GSA opens the door for OASIS small business
Just a week after the Government Accountability Office denied the small business protests of the $60 billion OASIS contract, GSA has declared it open for business.
The General Services Administration’s announcement only covers the small business OASIS contract. Several protests involving large businesses are still pending before GAO.
The notice to proceed means that agencies can now begin issuing task orders against the contract, which is designed for high-end professional services.
In addition to the GAO denial, the U.S. Court of Federal Claims also turned down a protest.
Agencies will have plenty of small businesses to choose from as 125 companies won spots on the contract.
Another 75 large businesses won spots on the full-and-open portion.
As I wrote in an earlier blog, GSA seems to have learned several lessons from when it was flooded with protests when it made its Alliant awards. The protests delayed that contract for a considerable amount of time.
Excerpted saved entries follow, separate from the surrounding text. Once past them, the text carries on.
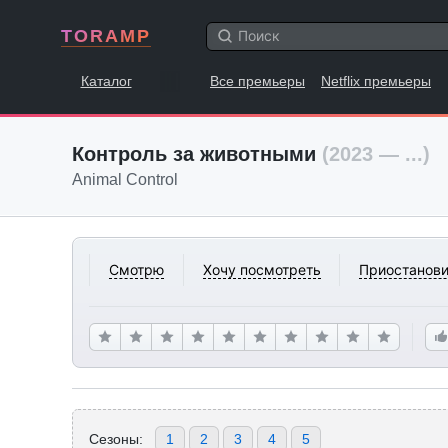
TORAMP
Каталог
Все премьеры
Netflix премьеры
Контроль за животными
(2023 — ...)
Animal Control
Смотрю
Хочу посмотреть
Приостанови
Сезоны:
1
2
3
4
5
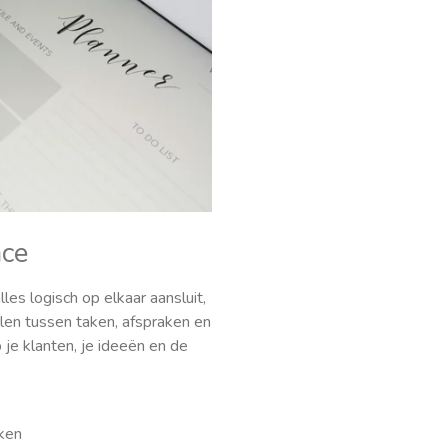
ce
les logisch op elkaar aansluit,
elen tussen taken, afspraken en
p je klanten, je ideeën en de
ken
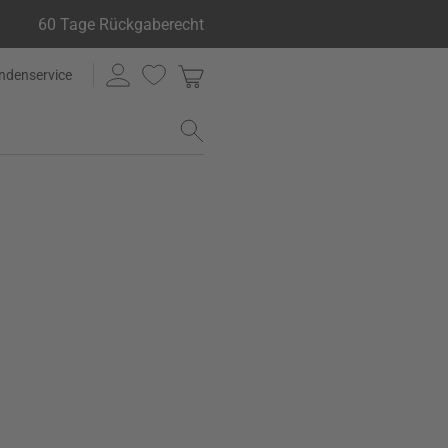
60 Tage Rückgaberecht
ndenservice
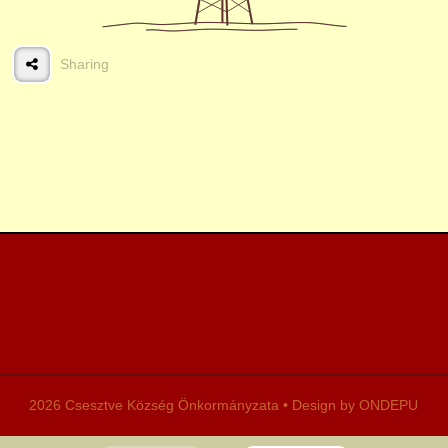
Sharing
2026 Csesztve Község Önkormányzata • Design by ONDEPU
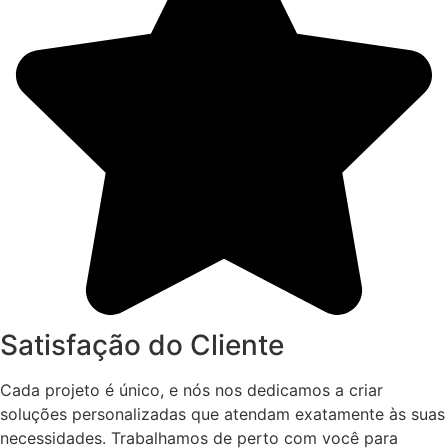
Satisfação do Cliente
Cada projeto é único, e nós nos dedicamos a criar
soluções personalizadas que atendam exatamente às suas
necessidades. Trabalhamos de perto com você para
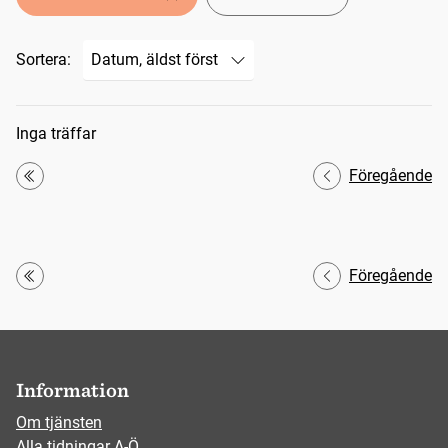
Sortera:
Sökresultat
Inga träffar
Föregående
Första
Föregående
Första
Information
Om tjänsten
Alla tidningar A-Ö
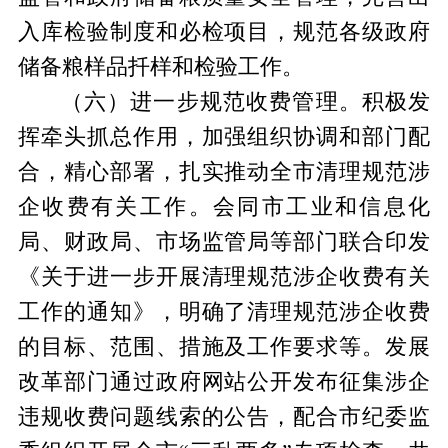
入库检验制度和必检项目，规范各级政府
储备粮样品扦样和检验工作。
（六）
进一步规范收费管理。
积极发
挥牵头抓总作用，加强组织协调和部门配
合，精心部署，扎实推动全市清理规范涉
企收费有关工作。会同市工业和信息化
局、财政局、市场监管局等部门联合印发
《关于进一步开展清理规范涉企收费有关
工作的通知》，明确了清理规范涉企收费
的目标、范围、措施及工作要求等。发展
改革部门通过政府网站公开发布征集涉企
违规收费问题线索的公告，配合市纪委监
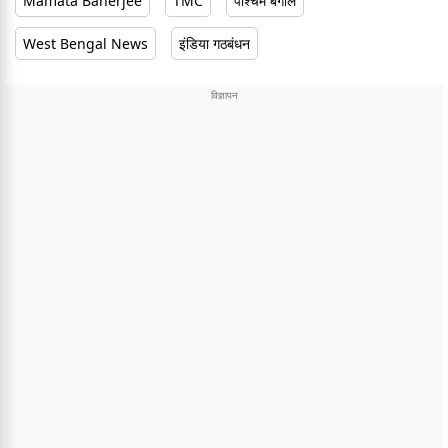
Mamata Banerjee
TMC
पश्चिम बंगाल
West Bengal News
इंडिया गठबंधन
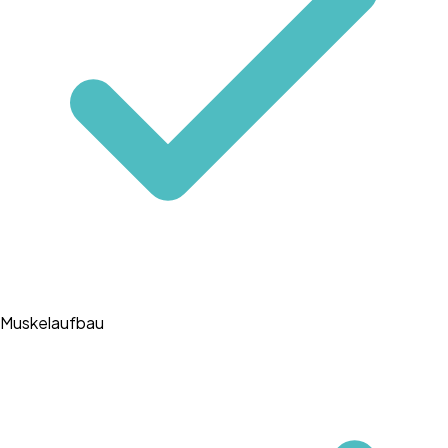
Muskelaufbau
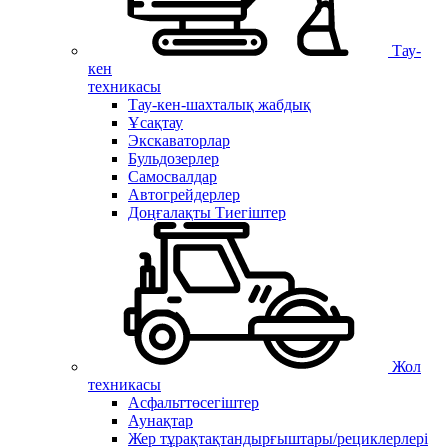
Тау-
кен
техникасы
Тау-кен-шахталық жабдық
Ұсақтау
Экскаваторлар
Бульдозерлер
Самосвалдар
Автогрейдерлер
Доңғалақты Тиегіштер
Жол
техникасы
Асфальттөсегіштер
Аунақтар
Жер тұрақтақтандырғыштары/рециклерлері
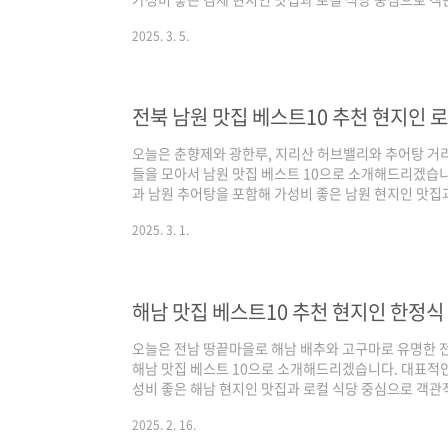
기본적인 맛집 선정 기준은 양대 포털인 네이버와 구글
2025. 3. 5.
각 포털의 검색 기준은 네이버의 경우 최근 사람들이 많이
전통적인 로컬 지역 맛집 중심으로 정리된다고 보시면 되
된 전북 김제 맛집 베스트 10 같이 살펴보실까요! 김제 맛
버(핫플레이스 중심) / 구글(현지인 가성비 ..
전북 남원 맛집 베스트10 추천 현지인 
오늘은 춘향제와 광한루, 지리산 허브밸리와 추어탕 거
들을 모아서 남원 맛집 베스트 10으로 소개해드리겠습
과 남원 추어탕을 포함해 가성비 좋은 남원 현지인 맛집
을 정리해 드리겠습니다. 기본적인 맛집 선정 기준은 양
2025. 3. 1.
체크하여 선정하였으며, 각 포털의 검색 기준은 네이버의
은 곳 중심으로, 구글은 전통적인 로컬 지역 맛집 중심
대 검색 포털에서 인증된 전북 남원 맛집 베스트 10 같이
위 정리포털 기준 - 네이버(핫플레이스 중심) ..
해남 맛집 베스트10 추천 현지인 한정식
오늘은 전남 땅끝마을로 해남 배추와 고구마로 유명한 
해남 맛집 베스트 10으로 소개해드리겠습니다. 대표적인
성비 좋은 해남 현지인 맛집과 로컬 식당 중심으로 객관
본적인 맛집 선정 기준은 양대 포털인 네이버와 구글 플
2025. 2. 16.
포털의 검색 기준은 네이버의 경우 최근 사람들이 많이 
적인 로컬 지역 맛집 중심으로 정리된다고 보시면 되겠습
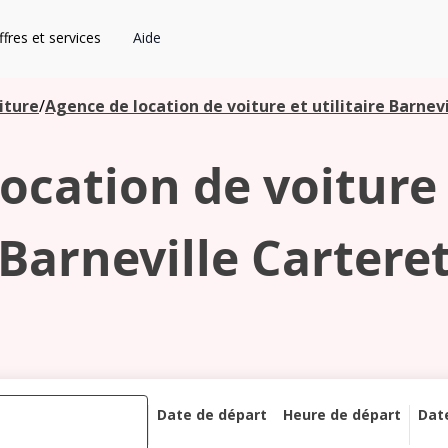
fres et services
Aide
iture
/
Agence de location de voiture et utilitaire Barnev
ocation de voiture e
Barneville Cartere
Date de départ
Heure de départ
Dat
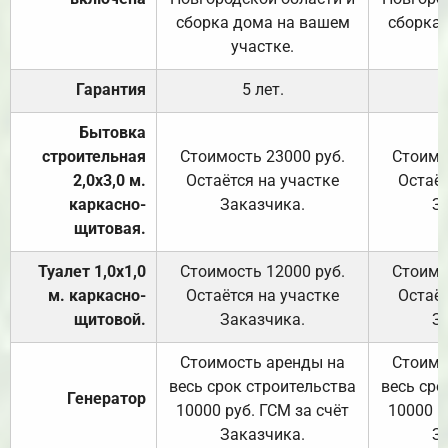
сборка дома на вашем
сборка
участке.
Гарантия
5 лет.
Бытовка
строительная
Стоимость 23000 руб.
Стоимо
2,0х3,0 м.
Остаётся на участке
Остаёт
каркасно-
Заказчика.
З
щитовая.
Туалет 1,0х1,0
Стоимость 12000 руб.
Стоимо
м. каркасно-
Остаётся на участке
Остаёт
щитовой.
Заказчика.
З
Стоимость аренды на
Стоимо
весь срок строительства
весь сро
Генератор
10000 руб. ГСМ за счёт
10000 р
Заказчика.
З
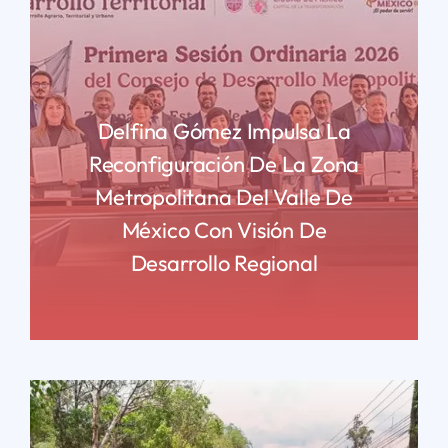
Delfina Gómez Impulsa La
Reconfiguración De La Zona
Metropolitana Del Valle De
México Con Visión De
Desarrollo Regional
READ MORE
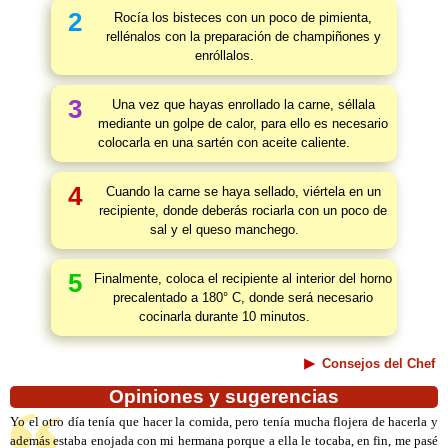
2
Rocía los bisteces con un poco de pimienta,
rellénalos con la preparación de champiñones y
enróllalos.
3
Una vez que hayas enrollado la carne, séllala
mediante un golpe de calor, para ello es necesario
colocarla en una sartén con aceite caliente.
4
Cuando la carne se haya sellado, viértela en un
recipiente, donde deberás rociarla con un poco de
sal y el queso manchego.
5
Finalmente, coloca el recipiente al interior del horno
precalentado a 180° C, donde será necesario
cocinarla durante 10 minutos.
Consejos del Chef
Opiniones y sugerencias
Yo el otro día tenía que hacer la comida, pero tenía mucha flojera de hacerla y
además estaba enojada con mi hermana porque a ella le tocaba, en fin, me pasé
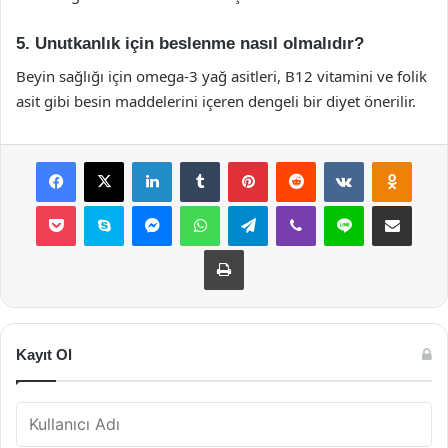
5. Unutkanlık için beslenme nasıl olmalıdır?
Beyin sağlığı için omega-3 yağ asitleri, B12 vitamini ve folik
asit gibi besin maddelerini içeren dengeli bir diyet önerilir.
Facebook
X
LinkedIn
Tumblr
Pinterest
Reddit
VKontakte
Odnok
Pocket
Skype
Messenger
WhatsApp
Telegram
Viber
Line
E-Posta ile payla
Yazdır
Kayıt Ol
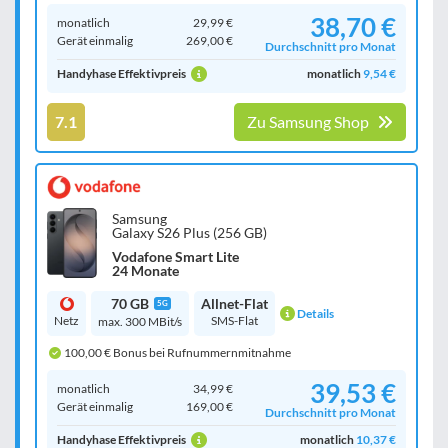
38,70 €
monatlich
29,99 €
Gerät einmalig
269,00 €
Durchschnitt pro Monat
Handyhase Effektivpreis
monatlich
9,54 €
7.1
Zu Samsung Shop
Samsung
Galaxy S26 Plus (256 GB)
Vodafone Smart Lite
24 Monate
70 GB
Allnet-Flat
5G
Details
Netz
SMS-Flat
max. 300 MBit/s
100,00 € Bonus bei Rufnummernmitnahme
39,53 €
monatlich
34,99 €
Gerät einmalig
169,00 €
Durchschnitt pro Monat
Handyhase Effektivpreis
monatlich
10,37 €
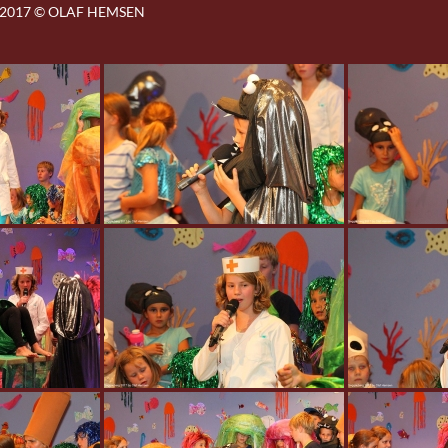
2017 © OLAF HEMSEN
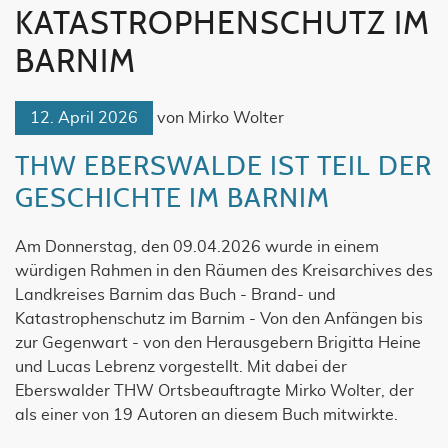
KATASTROPHENSCHUTZ IM
BARNIM
12. April 2026
von
Mirko Wolter
THW EBERSWALDE IST TEIL DER
GESCHICHTE IM BARNIM
Am Donnerstag, den 09.04.2026 wurde in einem
würdigen Rahmen in den Räumen des Kreisarchives des
Landkreises Barnim das Buch - Brand- und
Katastrophenschutz im Barnim - Von den Anfängen bis
zur Gegenwart - von den Herausgebern Brigitta Heine
und Lucas Lebrenz vorgestellt. Mit dabei der
Eberswalder THW Ortsbeauftragte Mirko Wolter, der
als einer von 19 Autoren an diesem Buch mitwirkte.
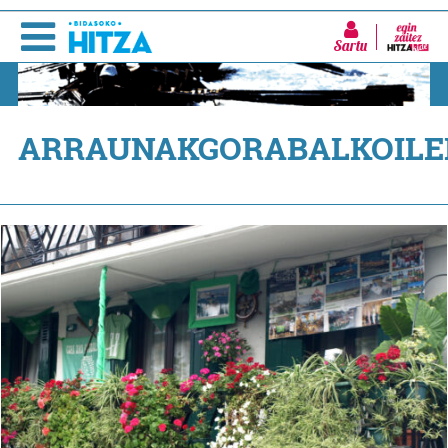
Sartu
ARRAUNAKGORABALKOILE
For OASIS, GSA emphasized the need for communication with industry, and there were many opportunities for feedback as GSA developed the solicitation.
And although GSA still faces some protests, it doesn’t appear they’ll de-rail the contract.
GSA also is using the same model as it develops the next generation of the Alliant contract.
The agency expects OASIS to get a lot of use. The Air Force has stepped forward and pledged to use the contract to the tune of $1.4 billion a year for professional services.
For the winners, this announcement, of course, is just the beginning. Now, the real competition begins.